> [Your task]
Only the number is needed: the count of lines in the records with the word "this".
Extracted material section start
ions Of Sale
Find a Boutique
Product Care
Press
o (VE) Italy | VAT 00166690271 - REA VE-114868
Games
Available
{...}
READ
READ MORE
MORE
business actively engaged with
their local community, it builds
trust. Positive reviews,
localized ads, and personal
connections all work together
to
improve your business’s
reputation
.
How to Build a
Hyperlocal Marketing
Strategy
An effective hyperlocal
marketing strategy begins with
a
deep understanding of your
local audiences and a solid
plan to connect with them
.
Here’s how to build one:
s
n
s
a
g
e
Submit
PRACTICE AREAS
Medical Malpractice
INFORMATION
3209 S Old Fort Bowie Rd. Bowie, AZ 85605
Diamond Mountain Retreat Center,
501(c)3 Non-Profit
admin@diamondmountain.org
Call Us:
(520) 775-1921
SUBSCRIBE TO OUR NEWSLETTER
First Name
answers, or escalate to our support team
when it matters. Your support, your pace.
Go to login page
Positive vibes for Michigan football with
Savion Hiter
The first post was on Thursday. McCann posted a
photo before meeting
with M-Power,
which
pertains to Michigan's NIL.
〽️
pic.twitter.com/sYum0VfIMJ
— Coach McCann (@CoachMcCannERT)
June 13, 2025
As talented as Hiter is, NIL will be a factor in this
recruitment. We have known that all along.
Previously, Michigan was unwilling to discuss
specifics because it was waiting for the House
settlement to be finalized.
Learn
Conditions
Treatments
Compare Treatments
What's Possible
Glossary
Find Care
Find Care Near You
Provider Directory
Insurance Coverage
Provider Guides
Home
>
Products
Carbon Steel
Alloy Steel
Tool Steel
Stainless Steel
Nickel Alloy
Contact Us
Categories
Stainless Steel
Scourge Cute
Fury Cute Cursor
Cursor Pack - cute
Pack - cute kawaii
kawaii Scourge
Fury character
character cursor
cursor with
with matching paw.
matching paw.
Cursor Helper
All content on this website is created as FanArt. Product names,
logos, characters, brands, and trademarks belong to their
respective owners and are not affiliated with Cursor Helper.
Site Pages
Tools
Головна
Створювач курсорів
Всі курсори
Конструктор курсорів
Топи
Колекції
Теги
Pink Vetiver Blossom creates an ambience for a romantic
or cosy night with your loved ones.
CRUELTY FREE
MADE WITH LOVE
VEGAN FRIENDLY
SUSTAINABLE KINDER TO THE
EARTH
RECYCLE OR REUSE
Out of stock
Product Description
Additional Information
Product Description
Extracted material section end
> [Your solution]
2